It looks like the image is related to a problem involving the Intermediate Value Theorem (IVT) and the analysis of a cubic function $f(x) = -x^3 + 6x^2 - 7x$. Let's break down the components:

1. Using the Intermediate Value Theorem:

   • The Intermediate Value Theorem states that if a function $f(x)$ is continuous on a closed interval $[a, b]$ and $N$ is any value between $f(a)$ and $f(b)$, then there exists a $c \in (a, b)$ such that $f(c) = N$.
   • The goal is to demonstrate that the equation has a solution in the given interval $[-1, 1.5]$ by applying this theorem.
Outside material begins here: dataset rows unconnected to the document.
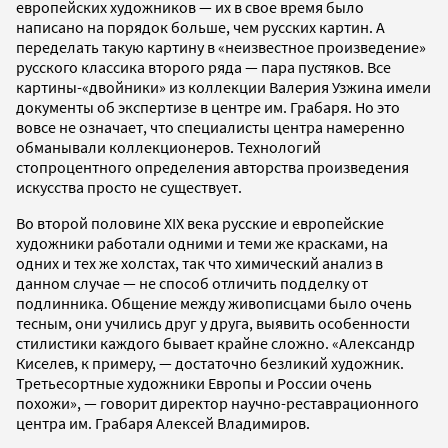
европейских художников — их в свое время было
написано на порядок больше, чем русских картин. А
переделать такую картину в «неизвестное произведение»
русского классика второго ряда — пара пустяков. Все
картины-«двойники» из коллекции Валерия Узжина имели
документы об экспертизе в центре им. Грабаря. Но это
вовсе не означает, что специалисты центра намеренно
обманывали коллекционеров. Технологий
стопроцентного определения авторства произведения
искусства просто не существует.
Во второй половине XIX века русские и европейские
художники работали одними и теми же красками, на
одних и тех же холстах, так что химический анализ в
данном случае — не способ отличить подделку от
подлинника. Общение между живописцами было очень
тесным, они учились друг у друга, выявить особенности
стилистики каждого бывает крайне сложно. «Александр
Киселев, к примеру, — достаточно безликий художник.
Третьесортные художники Европы и России очень
похожи», — говорит директор научно-реставрационного
центра им. Грабаря Алексей Владимиров.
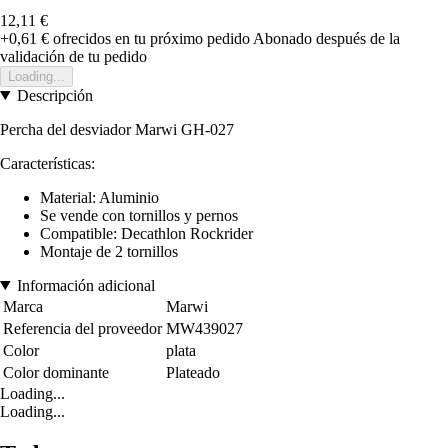
12,11 €
+0,61 €
ofrecidos en tu próximo pedido
Abonado después de la
validación de tu pedido
Loading...
Descripción
Percha del desviador Marwi GH-027
Características:
Material: Aluminio
Se vende con tornillos y pernos
Compatible: Decathlon Rockrider
Montaje de 2 tornillos
Información adicional
Marca
Marwi
Referencia del proveedor
MW439027
Color
plata
Color dominante
Plateado
Loading...
Loading...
First, ensure that the function is continuous on the interval (which it is, as it is a polynomial).

2. Graphing utility to solve the equation:

   • After applying the IVT, using a graphing utility would help visualize the roots of the equation on the interval $[-1, 1.5]$.

3. Illustrate with a graph:

   • You would graph $f(x) = -x^3 + 6x^2 - 7x$ on this interval to see where the function crosses the x-axis, confirming the solutions.

From the image, the following values are given:

• Function at the left endpoint $x = -1$: $f(-1) = 14$.
• Function at the right endpoint $x = 1.5$: $f(1.5) = 0$ (based on the box shown in the image).

The next steps involve:

• Using the fact that $f(-1) = 14$ and $f(1.5) = 0$, the Intermediate Value Theorem confirms that there is a root between $x = -1$ and $x = 1.5$ because the function changes from positive to zero.

Do you want a more detailed solution or an explanation of the graph? Here are some follow-up questions to consider:

1. How does the Intermediate Value Theorem help find the roots of polynomial functions?
2. Can you describe why continuity is crucial in applying the IVT?
3. How would you solve the equation $-x^3 + 6x^2 - 7x = 3$ algebraically?
4. Why is $f(x) = -x^3 + 6x^2 - 7x$ continuous for all $x$?
5. What can be concluded from the IVT when $f(-1) = 14$ and $f(1.5) = 0$?

Tip: Always verify the continuity of a function before applying the Intermediate Value Theorem to ensure its conditions hold.